Article 29.If the commissioning party is in breach
of contract, thereby causing disruption, delay or failure of the research
and development work, it shall pay a penalty or damages.
If the party undertaking the research and development is in breach
of contract, thereby causing disruption, delay or failure of the research
and development work it shall, in addition to adopting remedial measures
for the continued performance of the contract, pay a penalty or damages.
Where failure of the research and development is caused, the party
shall refund all or part of the fee or remuneration for research and
development and shall pay a penalty or damages.
Article 30.A co-operative development contract refers
to a contract concluded between parties for the purposes of joint
research and development.
The primary obligations of all parties to a co-operative development
contract shall be:
(1) To invest (including the provision of technology as investment)

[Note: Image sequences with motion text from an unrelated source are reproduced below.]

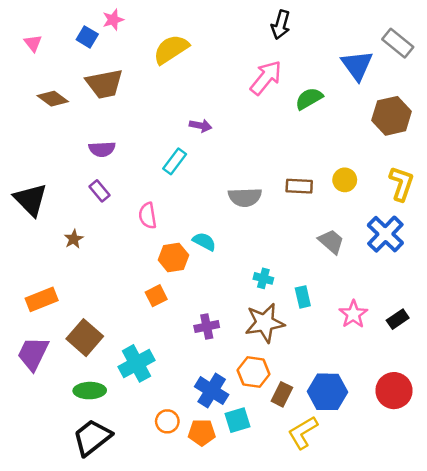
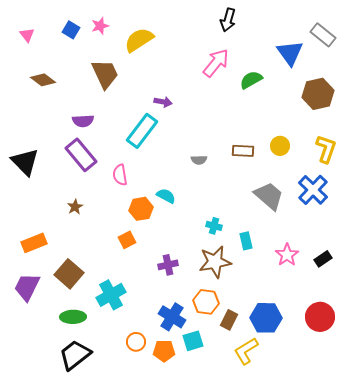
pink star: (113, 20) -> (100, 26), moved
brown trapezoid: (104, 84) -> (105, 74), moved, turned -104
cyan rectangle: (175, 161) -> (142, 131), size x1.6
purple rectangle: (100, 191) -> (81, 155), size x1.8
gray semicircle: (245, 197) -> (199, 160), size x0.6
brown star: (74, 239) -> (75, 207), moved
gray trapezoid: (331, 241) -> (269, 196), size x1.4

as stipulated by the contract;
(2) To share research and development work as stipulated by the contract;
and
(3) To co-operate and co-ordinate with the other parties to the contract
Article 31.If any one of the various parties to
co-operative development is in breach of the contract, thereby causing
disruption, delay or failure of the research and development work,
it shall pay a penalty or damages.
Article 32.The principles of ownership and sharing
of technical results arising out of the performance of a technology
contract are as follows;
(1) The right to apply for patent of a discovery or invention which
results from commissioned development shall, unless otherwise stipulated
by the contract, lie with the party which undertook the research and
development. If the party which undertook the research and development
obtains patent rights, the commissioning party may implement the patent
free of charge.
If the party which undertook the research and development transfers
its right to apply for patent of its discovery or invention, the commissioning
party may have the right of first refusal of such transfer.

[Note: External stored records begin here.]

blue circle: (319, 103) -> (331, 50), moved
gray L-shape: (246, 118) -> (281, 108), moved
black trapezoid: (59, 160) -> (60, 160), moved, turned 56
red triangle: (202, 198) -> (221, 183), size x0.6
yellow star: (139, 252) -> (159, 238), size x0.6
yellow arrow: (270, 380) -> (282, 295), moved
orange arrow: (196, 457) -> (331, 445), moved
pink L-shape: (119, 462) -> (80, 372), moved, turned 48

(2) The right to apply for patent of a discovery or invention which
results from co-operative development shall, unless otherwise stipulated
by the contract, lie jointly with the parties to the joint development.
If one party transfers its joint rights of patent application, the
other party or parties may have the right of first refusal of such
transfer.
If one party to co-operative development declares the relinquishment
of its jointly-held patent application right, the other party may
submit a sole application, or the other parties may submit a joint
application. Once a patent right is granted, the party which relinquished
its patent application right may implement the patent free of charge.
If one party to a co-operative development does not agree to the patent
application, the other party or other parties shall not be allowed
to submit a patent application.
(3) The rights to utilize and transfer non-patented technical results
of commissioned or co-operative development, as well as details of
the method of distribution of profit shall be stipulated by the parties
in the contract. If the contract contains no stipulation, all parties
shall have the right to utilize or transfer the technical results.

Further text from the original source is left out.